Problem to work on:
Of the lines below, count those containing the word "profiling". Reply with the number alone.

Entries provided:
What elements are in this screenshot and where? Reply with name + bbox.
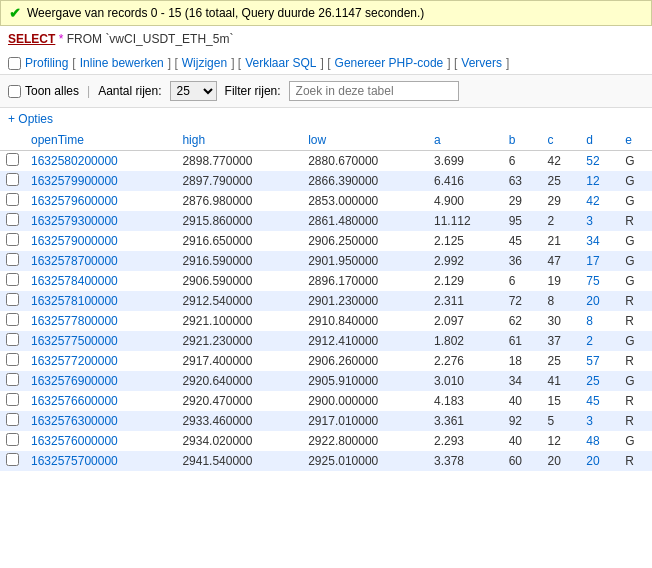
cell-d: 57 [580,351,619,371]
profiling-checkbox[interactable] [8,57,21,70]
row-checkbox[interactable] [6,273,19,286]
cell-low: 2901.950000 [302,251,428,271]
row-checkbox[interactable] [6,353,19,366]
table-header-row: openTime high low a b c d e [0,130,652,151]
row-checkbox[interactable] [6,433,19,446]
explain-link[interactable]: Verklaar SQL [245,56,316,70]
row-checkbox[interactable] [6,193,19,206]
cell-c: 25 [541,351,580,371]
cell-d: 75 [580,271,619,291]
cell-c: 8 [541,291,580,311]
row-checkbox[interactable] [6,373,19,386]
header-high[interactable]: high [176,130,302,151]
inline-edit-link[interactable]: Inline bewerken [80,56,164,70]
generate-link[interactable]: Genereer PHP-code [335,56,444,70]
cell-opentime: 1632576000000 [25,431,176,451]
row-checkbox[interactable] [6,233,19,246]
cell-high: 2921.230000 [176,331,302,351]
header-checkbox-col [0,130,25,151]
cell-c: 21 [541,231,580,251]
cell-opentime: 1632577800000 [25,311,176,331]
cell-high: 2897.790000 [176,171,302,191]
cell-a: 2.992 [428,251,503,271]
cell-e: G [619,231,652,251]
cell-low: 2917.010000 [302,411,428,431]
data-table: openTime high low a b c d e 163258020000… [0,130,652,471]
cell-e: R [619,391,652,411]
cell-opentime: 1632576300000 [25,411,176,431]
cell-b: 92 [503,411,542,431]
header-d[interactable]: d [580,130,619,151]
cell-a: 4.183 [428,391,503,411]
cell-high: 2898.770000 [176,151,302,172]
row-checkbox[interactable] [6,393,19,406]
header-low[interactable]: low [302,130,428,151]
profiling-link[interactable]: Profiling [25,56,68,70]
row-checkbox[interactable] [6,173,19,186]
rows-select[interactable]: 25 50 100 [170,81,217,101]
row-checkbox[interactable] [6,253,19,266]
cell-e: R [619,411,652,431]
cell-b: 29 [503,191,542,211]
table-row: 16325766000002920.4700002900.0000004.183… [0,391,652,411]
row-checkbox[interactable] [6,213,19,226]
cell-opentime: 1632576600000 [25,391,176,411]
cell-d: 3 [580,411,619,431]
header-e[interactable]: e [619,130,652,151]
cell-a: 4.900 [428,191,503,211]
cell-b: 40 [503,431,542,451]
header-opentime[interactable]: openTime [25,130,176,151]
table-row: 16325799000002897.7900002866.3900006.416… [0,171,652,191]
cell-high: 2933.460000 [176,411,302,431]
cell-a: 1.802 [428,331,503,351]
cell-c: 37 [541,331,580,351]
cell-b: 62 [503,311,542,331]
sql-from: FROM [67,32,106,46]
cell-a: 6.416 [428,171,503,191]
cell-a: 2.293 [428,431,503,451]
status-bar: ✔ Weergave van records 0 - 15 (16 totaal… [0,0,652,26]
refresh-link[interactable]: Ververs [461,56,502,70]
show-all-label[interactable]: Toon alles [8,84,79,98]
search-input[interactable] [289,81,459,101]
filter-bar: Toon alles | Aantal rijen: 25 50 100 Fil… [0,75,652,108]
cell-opentime: 1632579600000 [25,191,176,211]
cell-d: 17 [580,251,619,271]
row-checkbox[interactable] [6,313,19,326]
sql-table: `vwCI_USDT_ETH_5m` [105,32,233,46]
sql-star: * [59,32,67,46]
cell-d: 52 [580,151,619,172]
cell-opentime: 1632579900000 [25,171,176,191]
row-checkbox[interactable] [6,333,19,346]
cell-d: 48 [580,431,619,451]
cell-c: 25 [541,171,580,191]
cell-e: G [619,331,652,351]
cell-b: 34 [503,371,542,391]
cell-opentime: 1632577500000 [25,331,176,351]
cell-e: R [619,211,652,231]
cell-high: 2921.100000 [176,311,302,331]
options-link[interactable]: + Opties [0,108,652,130]
cell-e: G [619,151,652,172]
cell-e: G [619,371,652,391]
cell-low: 2912.410000 [302,331,428,351]
cell-a: 3.699 [428,151,503,172]
sql-keyword: SELECT [8,32,55,46]
cell-high: 2920.470000 [176,391,302,411]
cell-opentime: 1632577200000 [25,351,176,371]
row-checkbox[interactable] [6,413,19,426]
cell-e: G [619,251,652,271]
header-c[interactable]: c [541,130,580,151]
header-b[interactable]: b [503,130,542,151]
edit-link[interactable]: Wijzigen [182,56,227,70]
row-checkbox[interactable] [6,153,19,166]
filter-label: Filter rijen: [225,84,281,98]
cell-high: 2920.640000 [176,371,302,391]
row-checkbox[interactable] [6,453,19,466]
cell-b: 63 [503,171,542,191]
row-checkbox[interactable] [6,293,19,306]
cell-c: 19 [541,271,580,291]
header-a[interactable]: a [428,130,503,151]
show-all-checkbox[interactable] [8,85,21,98]
cell-high: 2876.980000 [176,191,302,211]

The completed task:
2